LLMs and Stargardt's Disease
Abstract
Gloria Wu, Lochan Bojja, Aadjot Sidhu, Obaid Khan, Hrishi Paliath-Pathiyal, Bojia Liu, Margaret C Wang and Ivan Chim
Background/Objective: Stargardt's disease is the most common form of inherited juvenile macular degeneration affecting 1 in 8,000-10,000 individuals worldwide, with a slight predominance towards females. As large language models (LLMs) increasingly serve as sources of health information, understanding their effectiveness in providing accurate information about rare genetic conditions becomes essential. This study aims to evaluate and compare four major LLMs (ChatGPT, Gemini, Claude, and Character.ai) regarding Stargardt's disease information delivery across different genders.
Methods: Four LLMs were queried using standardized prompts simulating a 14-year-old patient (male/female) newly diagnosed with Stargardt's disease. Responses were analyzed for word count, readability (Flesch-Kincaid Grade Level), response time, and content similarity using cosine analysis.

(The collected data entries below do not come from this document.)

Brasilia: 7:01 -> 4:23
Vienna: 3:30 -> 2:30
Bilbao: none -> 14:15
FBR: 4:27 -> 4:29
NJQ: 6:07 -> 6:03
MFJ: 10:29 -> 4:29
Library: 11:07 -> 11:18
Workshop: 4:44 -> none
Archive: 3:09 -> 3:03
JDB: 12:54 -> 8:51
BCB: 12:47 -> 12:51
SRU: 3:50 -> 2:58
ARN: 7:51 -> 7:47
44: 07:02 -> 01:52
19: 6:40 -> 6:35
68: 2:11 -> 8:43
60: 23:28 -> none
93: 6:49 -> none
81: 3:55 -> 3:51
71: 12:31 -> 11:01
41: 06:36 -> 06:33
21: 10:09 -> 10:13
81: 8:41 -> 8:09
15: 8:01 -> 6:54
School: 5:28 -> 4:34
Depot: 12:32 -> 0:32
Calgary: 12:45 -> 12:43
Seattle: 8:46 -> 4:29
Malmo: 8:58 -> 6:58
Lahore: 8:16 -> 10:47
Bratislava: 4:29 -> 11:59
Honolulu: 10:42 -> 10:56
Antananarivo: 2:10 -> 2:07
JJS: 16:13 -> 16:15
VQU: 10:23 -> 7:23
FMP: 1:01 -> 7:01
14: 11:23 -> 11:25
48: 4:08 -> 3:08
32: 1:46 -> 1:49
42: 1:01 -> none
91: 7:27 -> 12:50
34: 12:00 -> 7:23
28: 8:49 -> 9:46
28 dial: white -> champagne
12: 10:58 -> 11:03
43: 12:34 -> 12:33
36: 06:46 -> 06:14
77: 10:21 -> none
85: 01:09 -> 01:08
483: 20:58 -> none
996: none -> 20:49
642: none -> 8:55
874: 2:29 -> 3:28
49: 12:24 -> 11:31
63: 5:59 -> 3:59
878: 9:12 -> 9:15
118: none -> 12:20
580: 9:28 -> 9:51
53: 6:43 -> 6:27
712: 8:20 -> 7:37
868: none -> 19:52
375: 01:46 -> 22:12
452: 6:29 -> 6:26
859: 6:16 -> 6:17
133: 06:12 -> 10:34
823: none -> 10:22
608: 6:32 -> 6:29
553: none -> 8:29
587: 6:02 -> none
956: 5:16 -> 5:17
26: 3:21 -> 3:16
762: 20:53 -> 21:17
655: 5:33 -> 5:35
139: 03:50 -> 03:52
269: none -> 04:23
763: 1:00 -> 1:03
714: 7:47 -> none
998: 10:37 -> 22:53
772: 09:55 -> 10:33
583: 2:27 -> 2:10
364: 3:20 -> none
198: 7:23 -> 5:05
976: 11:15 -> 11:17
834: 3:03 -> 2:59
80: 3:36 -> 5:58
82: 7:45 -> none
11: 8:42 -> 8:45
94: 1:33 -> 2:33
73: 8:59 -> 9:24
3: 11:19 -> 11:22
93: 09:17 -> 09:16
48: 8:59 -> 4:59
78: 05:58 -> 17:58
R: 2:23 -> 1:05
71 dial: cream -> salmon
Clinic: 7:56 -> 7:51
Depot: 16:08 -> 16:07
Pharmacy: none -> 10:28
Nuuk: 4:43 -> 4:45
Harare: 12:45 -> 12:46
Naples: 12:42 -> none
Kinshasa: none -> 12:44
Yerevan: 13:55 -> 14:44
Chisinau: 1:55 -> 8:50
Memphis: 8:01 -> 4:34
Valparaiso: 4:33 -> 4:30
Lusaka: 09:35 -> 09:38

Results: Significant variations existed across LLMs. Word counts ranged from 53 to 769 words, with Gemini producing the most comprehensive responses (female: 769 words, male: 708 words) and Character.ai the most concise (female: 74 words, male: 53 words). Flesch-Kincaid scores indicated a readability level suitable for high school to college (5.4- 10.8). Response times varied from 5.5 to 13.8 seconds. Cosine similarity scores showed moderate concordance (58.5- 78.3%) between model pairs. All LLMs recommended physician consultation and genetic testing, but varied significantly in the provision of emotional support and comprehensive information.
Conclusions: While all LLMs provided appropriate referral recommendations, substantial disparities exist in the depth of content, readability, and information delivery. No LLM consistently addressed the full spectrum of Stargardt's disease management, including specialist referrals, genetic counseling, and available therapies. These findings underscore the importance of physician oversight and standardization in AI-generated healthcare information to ensure the accuracy of care delivery.